Charlotte-Mecklenburg (N.C.) voters approve $922 million school bond proposal

The Charlotte-Mecklenburg (N.C.) School District has won approval of a record $922 million bond proposal that clears the way for a surge of school construction.

The Charlotte Observer reports that the bond referendum received support from 73 percent of those voting.

“We are taking it as a vote of confidence that we are trusted to do the right thing with our facilities,” says Superintendent Clayton Wilcox.

The bond referendum is the largest in the district's history. It will enable the 146,000-student bond isdistrict to build 10 schools, replace the buildings of seven existing ones and cover additions and renovations at 12 schools.
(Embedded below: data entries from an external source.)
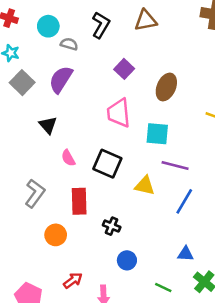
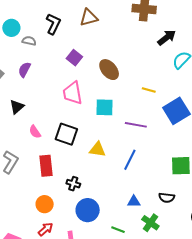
purple semicircle: (61, 79) -> (24, 70), size x0.7
brown ellipse: (166, 87) -> (109, 70), turned -60
black triangle: (48, 125) -> (17, 107), turned 35
purple line: (175, 165) -> (136, 125), moved
orange circle: (56, 235) -> (45, 204), moved
blue circle: (127, 260) -> (88, 210), size x1.5

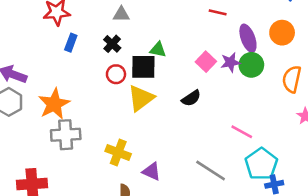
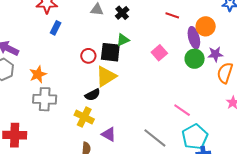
orange circle: (282, 33) -> (206, 26), moved
black cross: (112, 44) -> (122, 13), moved
green triangle: (158, 50) -> (123, 40), turned -40
purple star: (230, 62) -> (215, 54), moved
black semicircle: (191, 98) -> (93, 95), moved
orange star: (54, 104) -> (38, 74), size x0.7

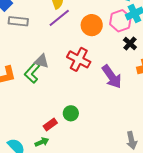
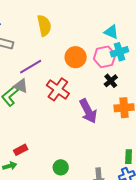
purple line: (59, 18) -> (31, 67), moved
green circle: (71, 113) -> (61, 167), moved

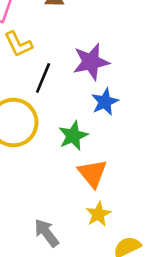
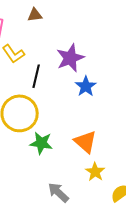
green star: (73, 136) -> (41, 143), moved, turned -30

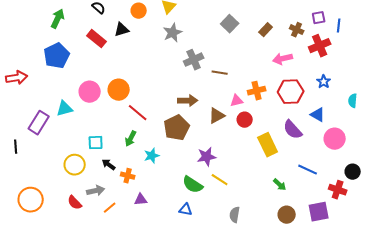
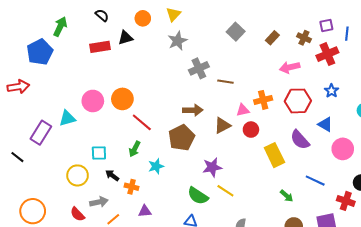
red rectangle: (97, 39) -> (100, 47), turned -48
blue pentagon: (57, 56) -> (40, 52), moved
black line: (16, 147) -> (17, 157), turned -48

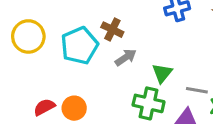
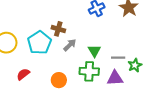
red semicircle: (44, 107) -> (23, 74), moved
orange circle: (74, 108) -> (59, 80), moved

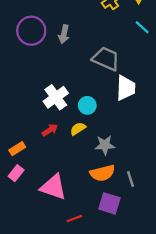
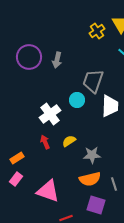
gray trapezoid: (106, 59) -> (93, 81), turned -95
cyan circle: (87, 105) -> (77, 100), moved
red arrow: (50, 130) -> (45, 142), turned -80

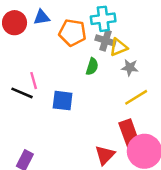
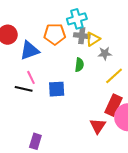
blue triangle: (42, 17) -> (30, 50), moved, size x1.5
green semicircle: (92, 67) -> (79, 65), moved
red rectangle: (129, 133) -> (114, 105), turned 55

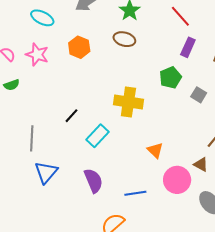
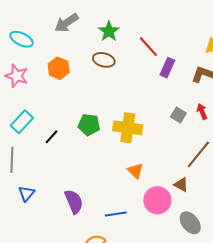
red line: (180, 16) -> (148, 47), moved
green pentagon: (170, 78) -> (89, 125), moved, turned 30
yellow cross: (128, 102) -> (128, 128), moved
cyan rectangle: (97, 136) -> (22, 122), moved
blue triangle: (46, 172) -> (26, 194), size x0.7

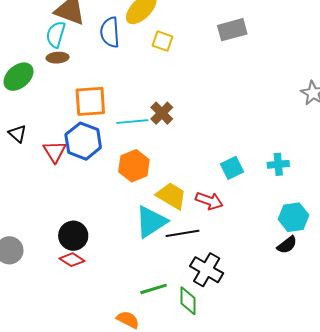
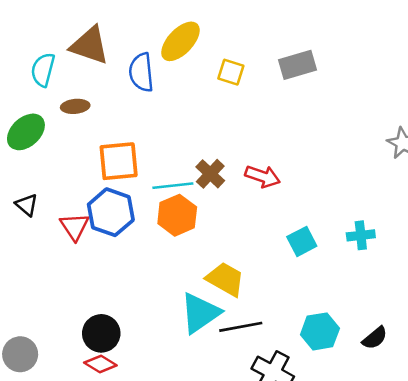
cyan semicircle: (56, 34) -> (43, 70), moved
yellow square: (163, 41) -> (231, 72), moved
orange hexagon: (134, 166) -> (177, 215), moved
red arrow: (209, 201) -> (263, 176), moved
cyan hexagon: (294, 217) -> (320, 331), moved

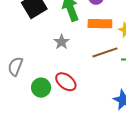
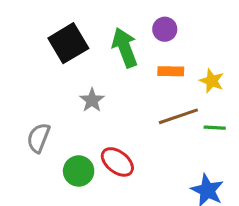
orange rectangle: (100, 24) -> (171, 71), size x0.7
gray star: (62, 42) -> (92, 100), moved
The district needs additional space because 78 percent of its schools are at or over capacity, and about 20,000 students are being housed in 1,100 mobile classrooms.

Now that the bond referendum has passed, work will start almost immediately because the county has already approved funding to design the first projects. In August 2019, the first pair of projects is slated for completion. The Lincoln Heights school  will be renovated as an elementary magnet. Meanwhile, the program for students with behavioral disabilities that is housed there now will move to a new building on the site of the old Statesville Road Elementary.

District voters have tended to support school bonds; the last referendum, for $295 million in 2013, won with 74 percent approval. The last time bonds failed was in 2005, with 57 percent saying no.